Each Tuesday, Eurry Kim, a student in our class, will pick one example of data visualization to share with us. This week’s is an interactive visualization of consumer spending, one measure of inflation, from the New York Times, using data from the Bureau of Labor Statistics. Click on the link for the full effect. I’ll put in my two cents below the visualization. Eurry writes:
For the week’s Viz, I chose one that first put me on the path to becoming a data scientist:For me, a good visualization captures the viewer and make it look for him/herself in it. And when I first saw this, I realized how much more money I spend on food than Joe Average. Another aspect of a good visualization is that it is information-dense.
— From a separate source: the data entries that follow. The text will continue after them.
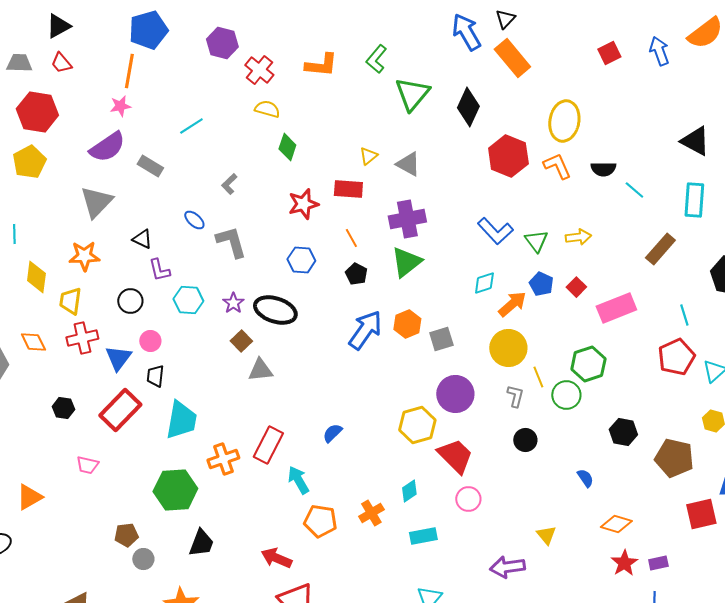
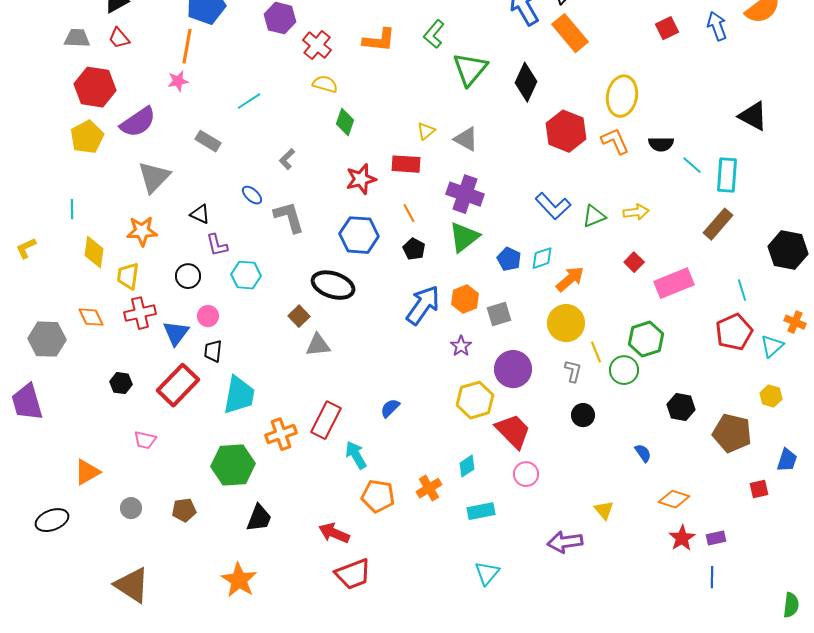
purple semicircle: (107, 147) -> (138, 122), moved
cyan rectangle: (694, 200) -> (727, 175), moved
purple cross: (407, 219) -> (465, 194), turned 30
green triangle: (536, 241) -> (594, 216), turned 45
blue hexagon: (301, 260) -> (359, 235), size x1.4
blue pentagon: (541, 284) -> (509, 259), moved
purple star: (233, 303) -> (461, 346), moved
red square: (701, 514) -> (759, 489), size x0.6
gray circle: (143, 559) -> (131, 508), moved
This one captures that in spades — I can compare overall buckets of categories to each other, but I can also look within those areas and drill for more information (with a mere hover of the mouse). And then, of course, the embedded heat map indicating areas of inflation. Oldie, but a goodie.
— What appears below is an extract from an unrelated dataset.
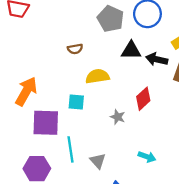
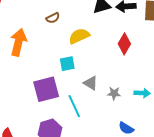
orange arrow: (26, 91) -> (18, 42), moved
gray star: (118, 117) -> (114, 93), moved
gray triangle: (98, 161) -> (91, 83), moved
Matthew Bloch, Shan Carter and Amanda Cox/The New York Times
Before getting to the end product, the data had to be processed, aggregated and interpreted and design decisions had to be made. For example, consider:
— the choice of a cell or cell tissue as a design principle
non-standard irregular shapes whose respective areas or “weights” represent how much an average American spends in that category. Can your eye compare one category to the next?
— the use of labels in certain large categories
— choosing the change in price from March 2007 to March 2008 as the key metric of interest
— using color to represent that metric
— the choice of number of color buckets (10). Could have used less (more coarse) or more (more granular). e.g. imagine if there were only 2 colors/choices (“increase” or “decrease”), how would that impact your understanding of the data?
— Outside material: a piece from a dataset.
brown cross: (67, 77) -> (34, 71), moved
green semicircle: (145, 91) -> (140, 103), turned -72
— Price changes have varied across categories (as indicated by color). So there is a complicated relationship between shapes’ relative sizes and colors. For example, look at transportation, where “Gasoline” is red and “New cars and trucks” is blue. Not only did prices change, but consequently the average consumer ends up spending a higher percentage of their total transportation spending on gas when gas goes up in price and the cost of new cars goes down. Thus the size of the shapes have likely shifted from the previous year. (This isn’t captured because we only see the March 2008 snapshot of the shapes, and not the March 2007 shapes).
— Does this all add up to an understanding of inflation?